- DIRECTIONS FOR THIS TASK
Please repeat only the lines below starting at the line that holds "ao contrário, ele coloca você na me" and ending at the line that holds "Iz Neslanovca", exactly, with both of those lines included and every picture omitted.

- EXERCISE INPUT
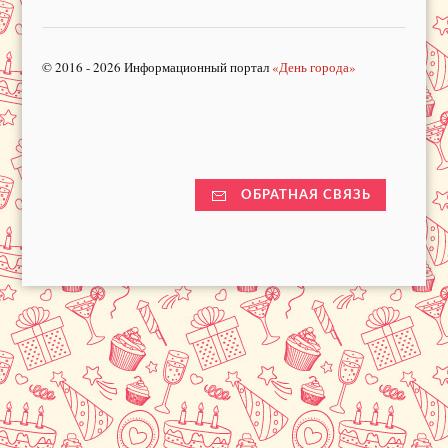
© 2016 - 2026 Информационный портал
«День города»
ОБРАТНАЯ СВЯЗЬ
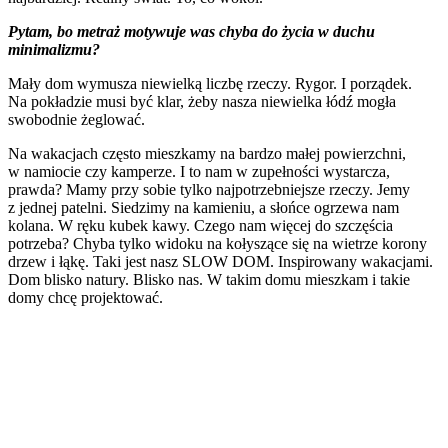
Pytam, bo metraż motywuje was chyba do życia w duchu
minimalizmu?
Mały dom wymusza niewielką liczbę rzeczy. Rygor. I porządek.
Na pokładzie musi być klar, żeby nasza niewielka łódź mogła
swobodnie żeglować.
Na wakacjach często mieszkamy na bardzo małej powierzchni,
w namiocie czy kamperze. I to nam w zupełności wystarcza,
prawda? Mamy przy sobie tylko najpotrzebniejsze rzeczy. Jemy
z jednej patelni. Siedzimy na kamieniu, a słońce ogrzewa nam
kolana. W ręku kubek kawy. Czego nam więcej do szczęścia
potrzeba? Chyba tylko widoku na kołyszące się na wietrze korony
drzew i łąkę. Taki jest nasz SLOW DOM. Inspirowany wakacjami.
Dom blisko natury. Blisko nas. W takim domu mieszkam i takie
domy chcę projektować.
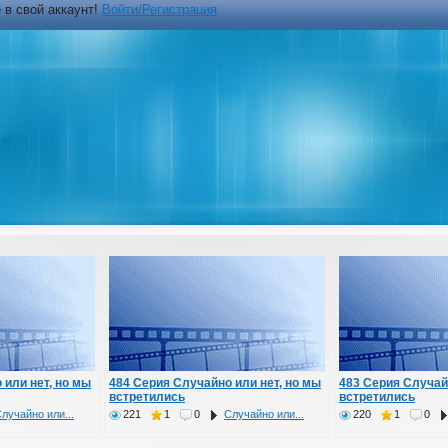
 в свой аккаунт!
Войти/Регистрация
 или нет, но мы
484 Серия Случайно или нет, но мы
483 Серия Случай
встретились
встретились
лучайно или...
221
1
0
Случайно или...
220
1
0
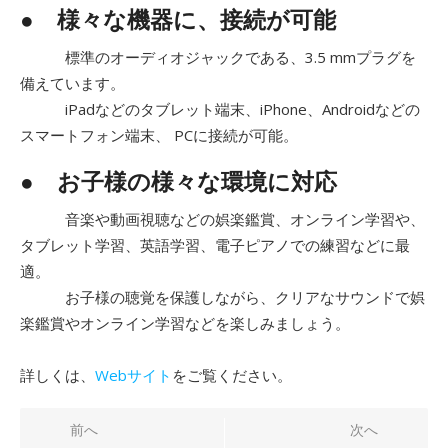
● 様々な機器に、接続が可能
標準のオーディオジャックである、3.5 mmプラグを
備えています。
iPadなどのタブレット端末、iPhone、Androidなどの
スマートフォン端末、 PCに接続が可能。
●
お子様の様々な環境に対応
音楽や動画視聴などの娯楽鑑賞、オンライン学習や、
タブレット学習、英語学習、電子ピアノでの練習などに最
適。
お子様の聴覚を保護しながら、クリアなサウンドで娯
楽鑑賞やオンライン学習などを楽しみましょう。
詳しくは、
Webサイト
をご覧ください。
投
前へ
次へ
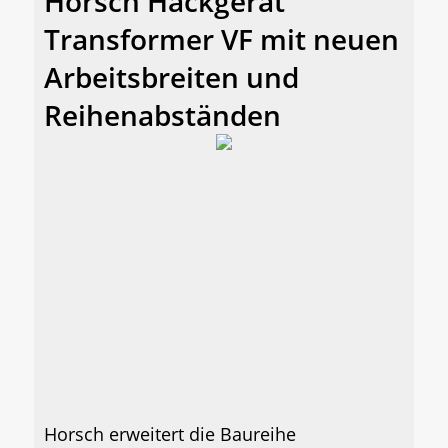
Horsch Hackgerät
Transformer VF mit neuen
Arbeitsbreiten und
Reihenabständen
Horsch erweitert die Baureihe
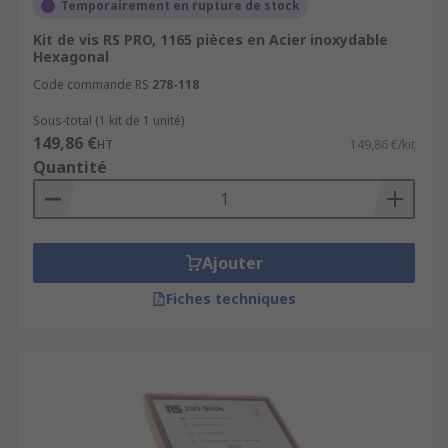
Temporairement en rupture de stock
Kit de vis RS PRO, 1165 pièces en Acier inoxydable
Hexagonal
Code commande RS
278-118
Sous-total (1 kit de 1 unité)
149,86 €
HT
149,86 €/kit
Quantité
Ajouter
Fiches techniques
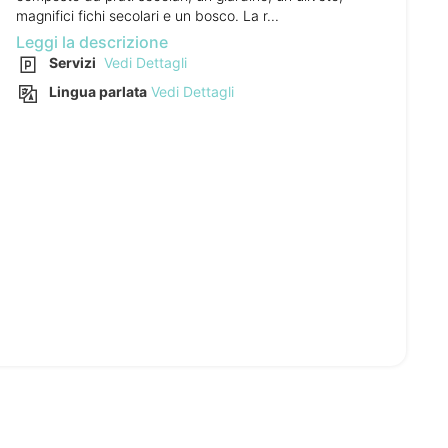
magnifici fichi secolari e un bosco. La r...
Leggi la descrizione
Servizi
Vedi Dettagli
Lingua parlata
Vedi Dettagli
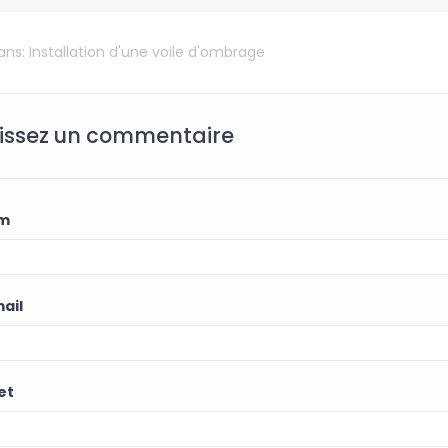
dans:
Installation d'une voile d'ombrage
issez un commentaire
m
ail
et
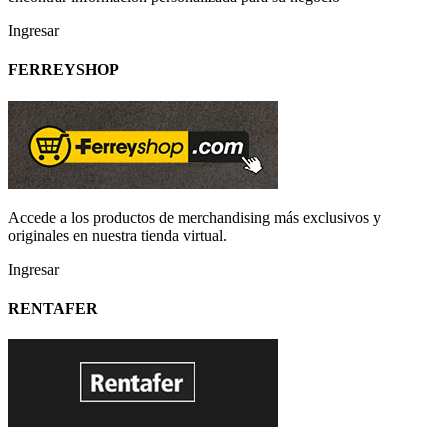
Ingresar
FERREYSHOP
Accede a los productos de merchandising más exclusivos y
originales en nuestra tienda virtual.
Ingresar
RENTAFER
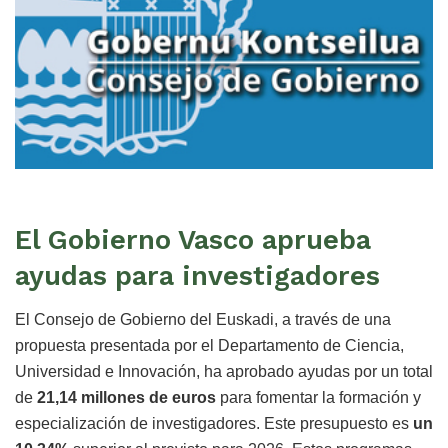
El Gobierno Vasco aprueba
ayudas para investigadores
El Consejo de Gobierno del Euskadi, a través de una
propuesta presentada por el Departamento de Ciencia,
Universidad e Innovación, ha aprobado ayudas por un total
de
21,14 millones de euros
para fomentar la formación y
especialización de investigadores. Este presupuesto es
un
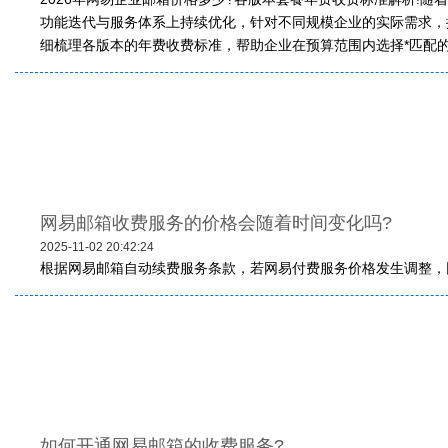
功能迭代与服务体系上持续优化，针对不同规模企业的实际需求，
细梳理各版本的年费收费标准，帮助企业在预算范围内选择*匹配的通
网易邮箱收费服务的价格会随着时间变化吗?
2025-11-02 20:42:24
根据网易邮箱自动续费服务条款，若网易付费服务价格发生调整，网
如何开通网易邮箱的收费服务?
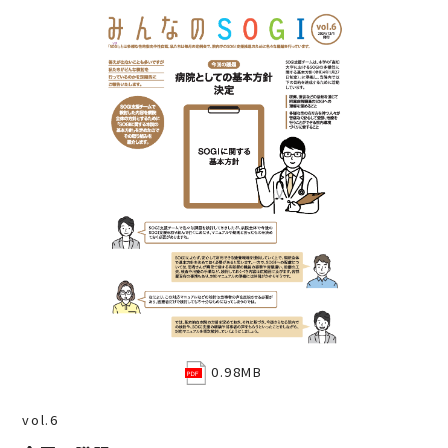
0.98MB
vol.6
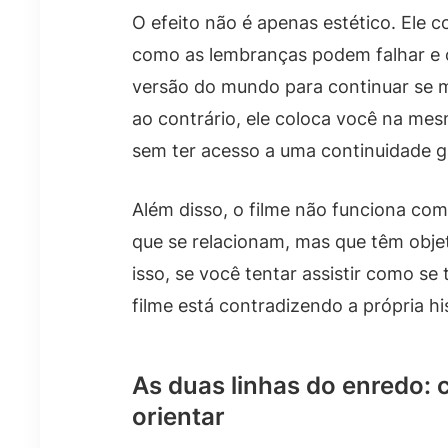
O efeito não é apenas estético. Ele 
como as lembranças podem falhar e
versão do mundo para continuar se 
ao contrário, ele coloca você na me
sem ter acesso a uma continuidade g
Além disso, o filme não funciona como
que se relacionam, mas que têm objet
isso, se você tentar assistir como se
filme está contradizendo a própria his
As duas linhas do enredo: c
orientar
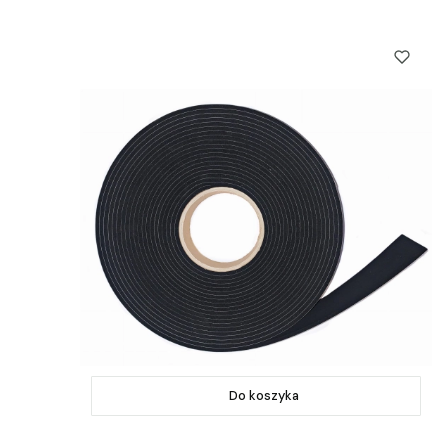
Do koszyka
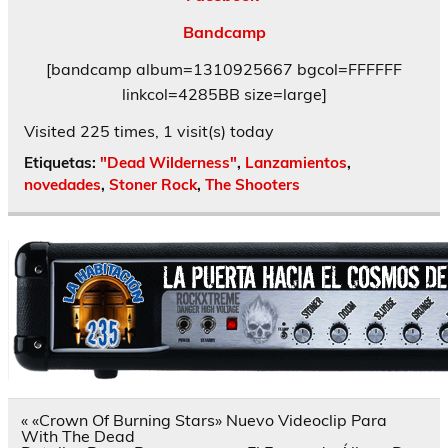
Bandcamp
[bandcamp album=1310925667 bgcol=FFFFFF
linkcol=4285BB size=large]
Visited 225 times, 1 visit(s) today
Etiquetas:
"Dead Wilderness"
,
Lanzamientos
,
novedades
,
Stoner Rock
,
The Shooters
Navegación
« «Crown Of Burning Stars» Nuevo Videoclip Para
de
With The Dead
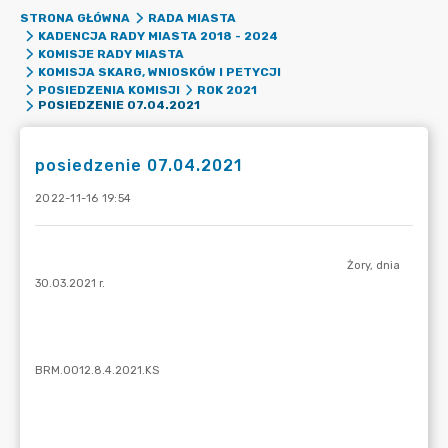
STRONA GŁÓWNA
RADA MIASTA
KADENCJA RADY MIASTA 2018 - 2024
KOMISJE RADY MIASTA
KOMISJA SKARG, WNIOSKÓW I PETYCJI
POSIEDZENIA KOMISJI
ROK 2021
POSIEDZENIE 07.04.2021
posiedzenie 07.04.2021
2022-11-16 19:54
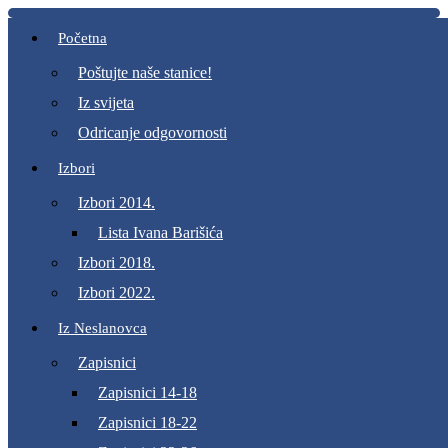
Početna
Poštujte naše stanice!
Iz svijeta
Odricanje odgovornosti
Izbori
Izbori 2014.
Lista Ivana Barišića
Izbori 2018.
Izbori 2022.
Iz Neslanovca
Zapisnici
Zapisnici 14-18
Zapisnici 18-22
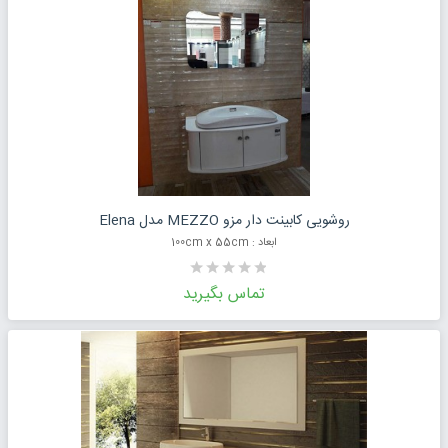
درخواست قیمت محصول
روشویی کابینت دار مزو MEZZO مدل Elena
ابعاد : 100cm x 55cm
تماس بگیرید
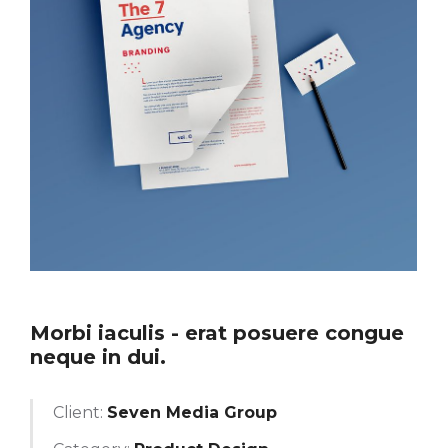
Morbi iaculis - erat posuere congue
neque in dui.
Client:
Seven Media Group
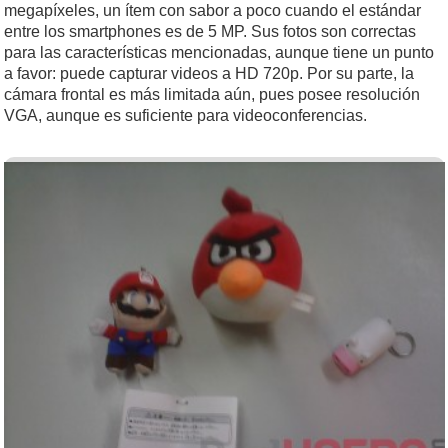
megapíxeles, un ítem con sabor a poco cuando el estándar
entre los smartphones es de 5 MP. Sus fotos son correctas
para las características mencionadas, aunque tiene un punto
a favor: puede capturar videos a HD 720p. Por su parte, la
cámara frontal es más limitada aún, pues posee resolución
VGA, aunque es suficiente para videoconferencias.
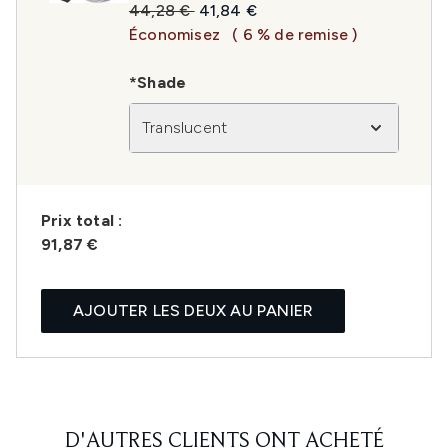
Prix de vente :
Prix ​​actuel :
44,28 €
41,84 €
Économisez
( 6 % de remise )
*Shade
Translucent
Prix ​​total :
91,87 €
AJOUTER LES DEUX AU PANIER
D'AUTRES CLIENTS ONT ACHETÉ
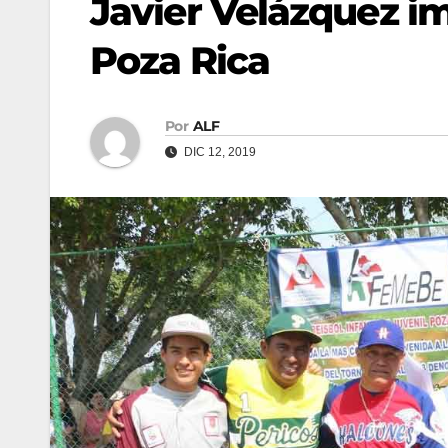
Javier Velázquez im
Poza Rica
Por
ALF
DIC 12, 2019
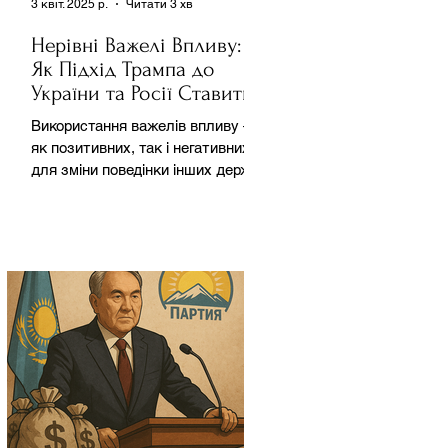
3 квіт. 2025 р.
Читати 3 хв
Нерівні Важелі Впливу:
Як Підхід Трампа до
України та Росії Ставить
під Сумнів Американську
Використання важелів впливу –
Держполітику
як позитивних, так і негативних –
для зміни поведінки інших держав
завжди було невід'ємною
частиною...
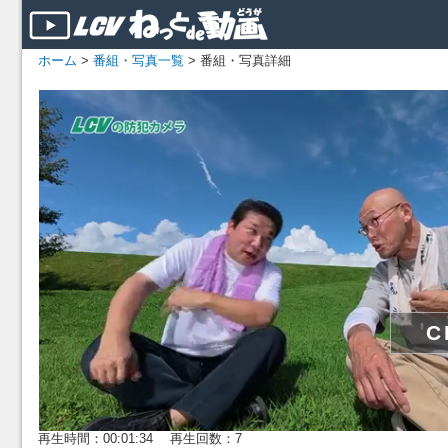
ホーム
>
番組・写真一覧
> 番組・写真詳細
再生時間：00:01:34 再生回数：7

- SOLUTION
ao contrário, ele coloca você na me
sem ter acesso a uma continuidade g
Além disso, o filme não funciona como
que se relacionam, mas que têm objet
isso, se você tentar assistir como se
filme está contradizendo a própria his
As duas linhas do enredo: c
orientar
Do koszyka
Bandcamp
[bandcamp album=1310925667 bgcol=FFFFFF
linkcol=4285BB size=large]
Visited 225 times, 1 visit(s) today
Etiquetas:
"Dead Wilderness"
,
Lanzamientos
,
novedades
,
Stoner Rock
,
The Shooters
Navegación
« «Crown Of Burning Stars» Nuevo Videoclip Para
de
With The Dead
STRONA GŁÓWNA
RADA MIASTA
KADENCJA RADY MIASTA 2018 - 2024
KOMISJE RADY MIASTA
KOMISJA SKARG, WNIOSKÓW I PETYCJI
POSIEDZENIA KOMISJI
ROK 2021
POSIEDZENIE 07.04.2021
posiedzenie 07.04.2021
2022-11-16 19:54
Početna
Poštujte naše stanice!
Iz svijeta
Odricanje odgovornosti
Izbori
Izbori 2014.
Lista Ivana Barišića
Izbori 2018.
Izbori 2022.
Iz Neslanovca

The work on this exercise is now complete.